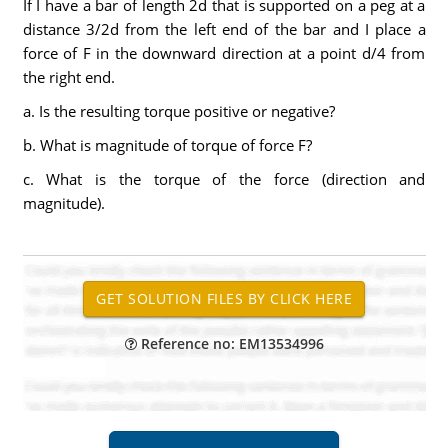
If I have a bar of length 2d that is supported on a peg at a
distance 3/2d from the left end of the bar and I place a
force of F in the downward direction at a point d/4 from
the right end.
a. Is the resulting torque positive or negative?
b. What is magnitude of torque of force F?
c. What is the torque of the force (direction and
magnitude).
Reference no: EM13534996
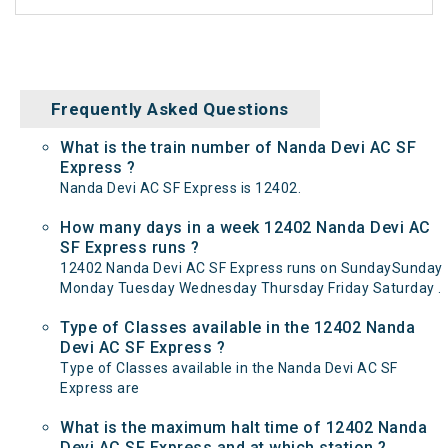
Frequently Asked Questions
What is the train number of Nanda Devi AC SF
Express ?
Nanda Devi AC SF Express is 12402.
How many days in a week 12402 Nanda Devi AC
SF Express runs ?
12402 Nanda Devi AC SF Express runs on SundaySunday
Monday Tuesday Wednesday Thursday Friday Saturday .
Type of Classes available in the 12402 Nanda
Devi AC SF Express ?
Type of Classes available in the Nanda Devi AC SF
Express are
What is the maximum halt time of 12402 Nanda
Devi AC SF Express and at which station ?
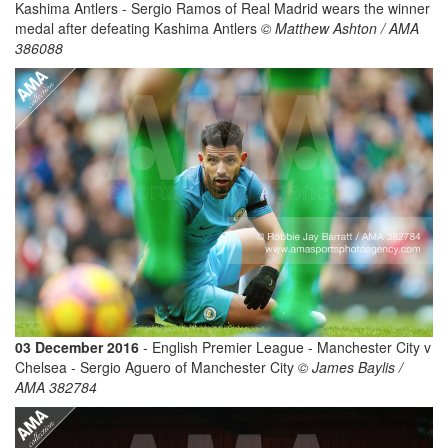
Kashima Antlers - Sergio Ramos of Real Madrid wears the winner
medal after defeating Kashima Antlers
© Matthew Ashton / AMA
386088
03 December 2016
- English Premier League - Manchester City v
Chelsea - Sergio Aguero of Manchester City
© James Baylis /
AMA 382784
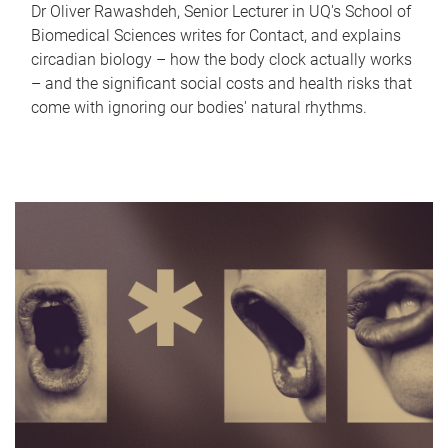
Dr Oliver Rawashdeh, Senior Lecturer in UQ's School of
Biomedical Sciences writes for Contact, and explains
circadian biology – how the body clock actually works
– and the significant social costs and health risks that
come with ignoring our bodies' natural rhythms.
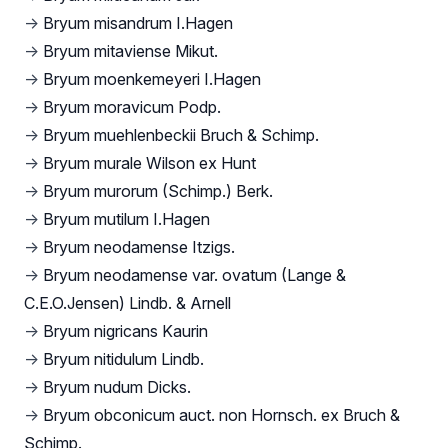
→
Bryum misandrum I.Hagen
→
Bryum mitaviense Mikut.
→
Bryum moenkemeyeri I.Hagen
→
Bryum moravicum Podp.
→
Bryum muehlenbeckii Bruch & Schimp.
→
Bryum murale Wilson ex Hunt
→
Bryum murorum (Schimp.) Berk.
→
Bryum mutilum I.Hagen
→
Bryum neodamense Itzigs.
→
Bryum neodamense var. ovatum (Lange &
C.E.O.Jensen) Lindb. & Arnell
→
Bryum nigricans Kaurin
→
Bryum nitidulum Lindb.
→
Bryum nudum Dicks.
→
Bryum obconicum auct. non Hornsch. ex Bruch &
Schimp.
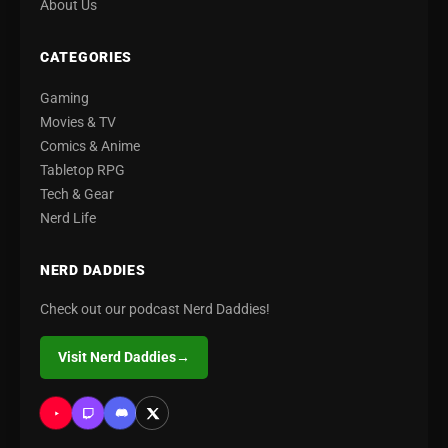
About Us
CATEGORIES
Gaming
Movies & TV
Comics & Anime
Tabletop RPG
Tech & Gear
Nerd Life
NERD DADDIES
Check out our podcast Nerd Daddies!
Visit Nerd Daddies
→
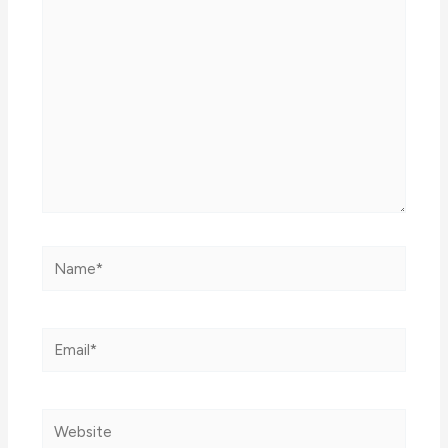
here..
Name*
Email*
Website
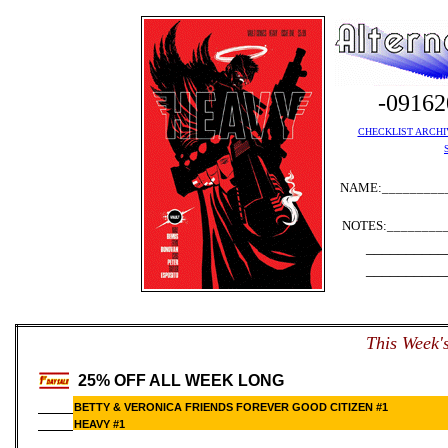
-0916
CHECKLIST ARCHI
NAME:__________
NOTES:_________
__________
__________
T
his Week'
25% OFF ALL WEEK LONG
BETTY & VERONICA FRIENDS FOREVER GOOD CITIZEN #1
HEAVY #1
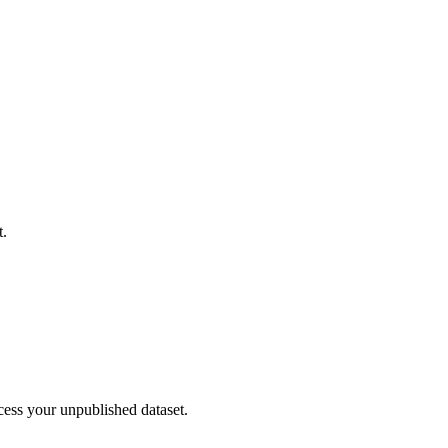
t.
cess your unpublished dataset.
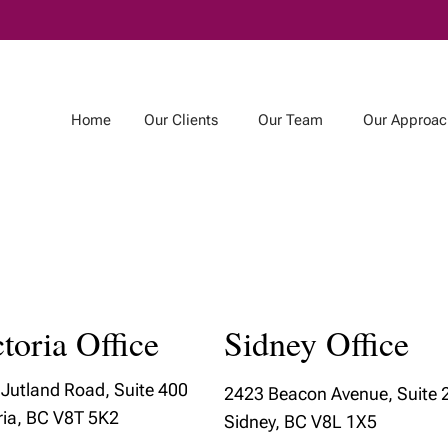
Skip
to
Main
Home
Our Clients
Our Team
Our Approac
m
Our Approach
Our Community
r Team
Our Wealth
Our Community
Management
Involvement
toria Office
Sidney Office
am
Process
Featured Local Artis
& Estate
How We Manage
Jutland Road, Suite 400
g Team
2423 Beacon Avenue, Suite 
Your Money
ria, BC V8T 5K2
Sidney, BC V8L 1X5
Our Services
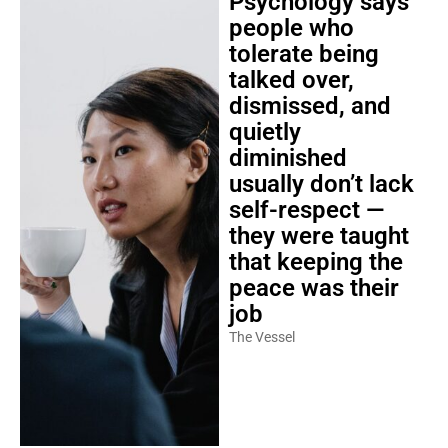
people who
tolerate being
talked over,
dismissed, and
quietly
diminished
usually don’t lack
self-respect —
they were taught
that keeping the
peace was their
job
The Vessel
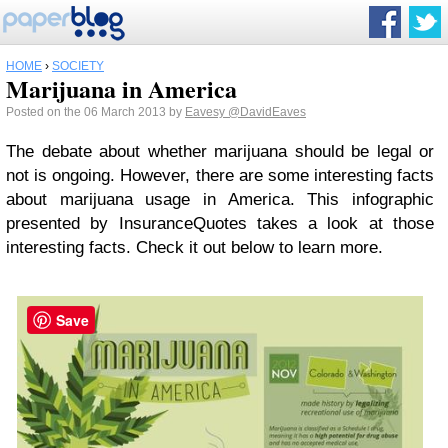
HOME
›
SOCIETY
Marijuana in America
Posted on the 06 March 2013 by
Eavesy
@DavidEaves
The debate about whether marijuana should be legal or
not is ongoing. However, there are some interesting facts
about marijuana usage in America. This infographic
presented by InsuranceQuotes takes a look at those
interesting facts. Check it out below to learn more.
Save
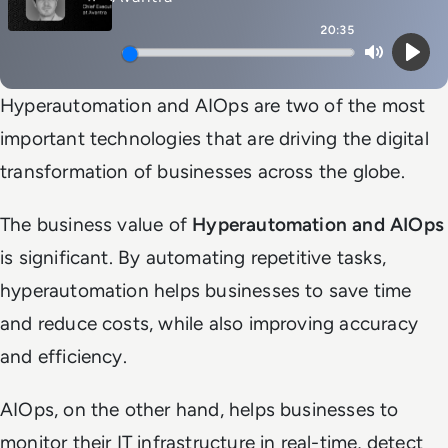
20:35
Mute
Play
Hyperautomation and AIOps are two of the most
important technologies that are driving the digital
transformation of businesses across the globe.
The business value of
Hyperautomation and AIOps
is significant. By automating repetitive tasks,
hyperautomation helps businesses to save time
and reduce costs, while also improving accuracy
and efficiency.
AIOps, on the other hand, helps businesses to
monitor their IT infrastructure in real-time, detect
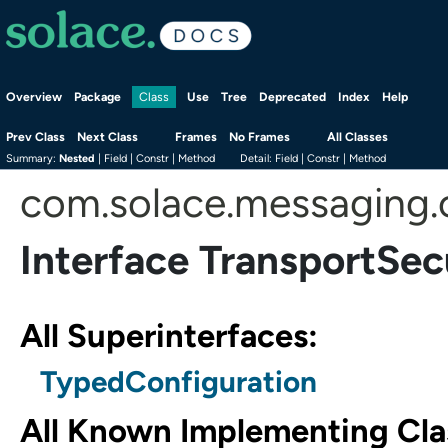
Overview
Package
Use
Tree
Deprecated
Index
Help
Class
Prev Class
Next Class
Frames
No Frames
All Classes
Summary:
Nested
|
Field |
Constr |
Method
Detail:
Field |
Constr |
Method
com.solace.messaging.
Interface TransportSec
All Superinterfaces:
TypedConfiguration
All Known Implementing Cla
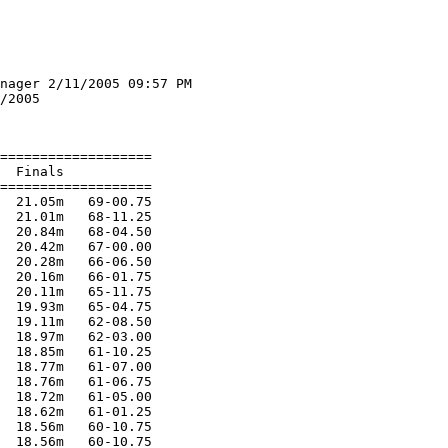
nager 2/11/2005 09:57 PM

/2005

===================

  Finals

===================

  21.05m   69-00.75

  21.01m   68-11.25

  20.84m   68-04.50

  20.42m   67-00.00

  20.28m   66-06.50

  20.16m   66-01.75

  20.11m   65-11.75

  19.93m   65-04.75

  19.11m   62-08.50

  18.97m   62-03.00

  18.85m   61-10.25

  18.77m   61-07.00

  18.76m   61-06.75

  18.72m   61-05.00

  18.62m   61-01.25

  18.56m   60-10.75

  18.56m   60-10.75
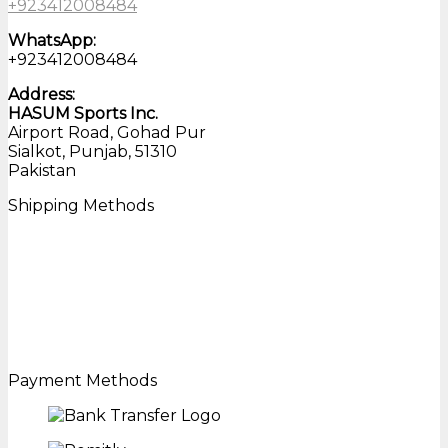
+923412008484
WhatsApp:
+923412008484
Address:
HASUM Sports Inc.
Airport Road, Gohad Pur
Sialkot, Punjab, 51310
Pakistan
Shipping Methods
Payment Methods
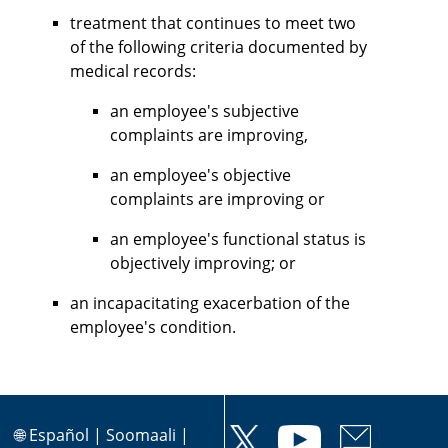
treatment that continues to meet two
of the following criteria documented by
medical records:
an employee's subjective
complaints are improving,
an employee's objective
complaints are improving or
an employee's functional status is
objectively improving; or
an incapacitating exacerbation of the
employee's condition.
🌐
Español
|
Soomaali
|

- - - -

■ YOUR GOAL: Write out each line above with the word "Devi".

■ SOLUTION TO THE EXERCISE:
What is the train number of Nanda Devi AC SF
Nanda Devi AC SF Express is 12402.
How many days in a week 12402 Nanda Devi AC
12402 Nanda Devi AC SF Express runs on SundaySunday
Devi AC SF Express ?
Type of Classes available in the Nanda Devi AC SF
Devi AC SF Express and at which station ?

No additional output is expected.